Ongoing: Agency and tribal coordination

February / April 2013: Scoping process

August 2014: Notice of Availability for Draft EIS

Aug. 22 2014: Public Comment period opens

Sept. 10, 2014: Informational open house: Cowlitz County Expo Center, 5 – 7:30 p.m.

Sept. 17, 2014: Informational open house: Toutle High School, 5 – 7:30 p.m.

Oct. 21, 2014: Public Comment period extended to Oct. 21, 2014

Winter 2015: Respond to public comments and prepare Final EIS

Spring 2015: Publish Final EIS and sign Record of Decision

The Corps welcomes comments on this draft SEIS. Toprovide information about the MSH sediment management project or provide comments on the draft SEIS, the Corps hosted two informational public meetings in September 2014.  


Open house informational meetings:

Sept. 10, 2014, 5 p.m. to 7:30 p.m.

Cowlitz County Expo Center

1900 7th Ave, Longview, Wash.

 Sept. 17, 2014, 5 p.m. to 7:30 p.m.

Toutle High School

5050 Spirit Lake Hwy., Toutle, Wash.


Public scoping meetings were also held in Toutle Lake and Longview, Wash., in March of 2013.

To join the Mount St. Helens SEIS email list, email us at MSHLongTermPlan@usace.army.mil and you will be sent periodic updates in the form of informational emails. Information in the updates may include availability of the new information, publication of the draft Supplemental Environmental Impact Statement or the final SEIS.

The initial stage of the SEIS process, scoping was used to identify issues, alternatives, and impacts that were addressed in the NEPA analysis. The Corps proposed four alternative plans for managing long-term sediment management.

Onetime SRS and spillway raise by 40 to 50 feet.

Annual dredging of the lower 20 miles of Cowlitz River.

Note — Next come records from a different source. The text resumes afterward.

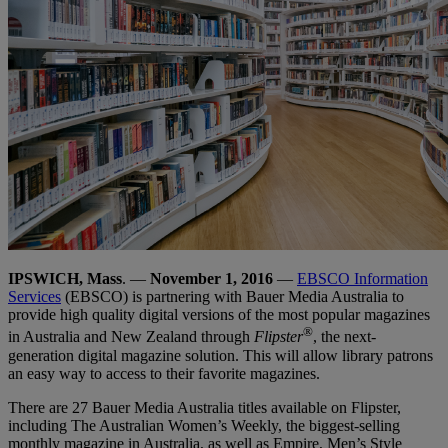
IPSWICH, Mass
. —
November 1, 2016
—
EBSCO Information
Services
(EBSCO) is partnering with Bauer Media Australia to
provide high quality digital versions of the most popular magazines
®
in Australia and New Zealand through
Flipster
, the next-
generation digital magazine solution. This will allow library patrons
an easy way to access to their favorite magazines.
There are 27 Bauer Media Australia titles available on Flipster,
including The Australian Women’s Weekly, the biggest-selling
monthly magazine in Australia, as well as Empire, Men’s Style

Adaptive approach that includes additional raises of SRS Spillway (up to 23 feet); construction of small scale structures upstream of SRS (similar to GBS Pilot project effort) and infrequent dredging in the lower Cowlitz River if large events occur.

No action.

When considering public comments, the Corps focused on the four topics that scoping is designed to address:

  1. Is the geographic area to be analyzed in the SEIS sufficient to capture potential effects from the proposed alternatives?

  2. Have all potentially affected resources and the extent of analysis for those resources been identified?

  3. Are there known resources that may be adversely impacted by the proposed alternatives?

  4. What specific measures can we consider to avoid, minimize and mitigate effects of our proposals?


These and other questions helped the Corps develop the alternatives in the draft SEIS and includes public comments received during the scoping process.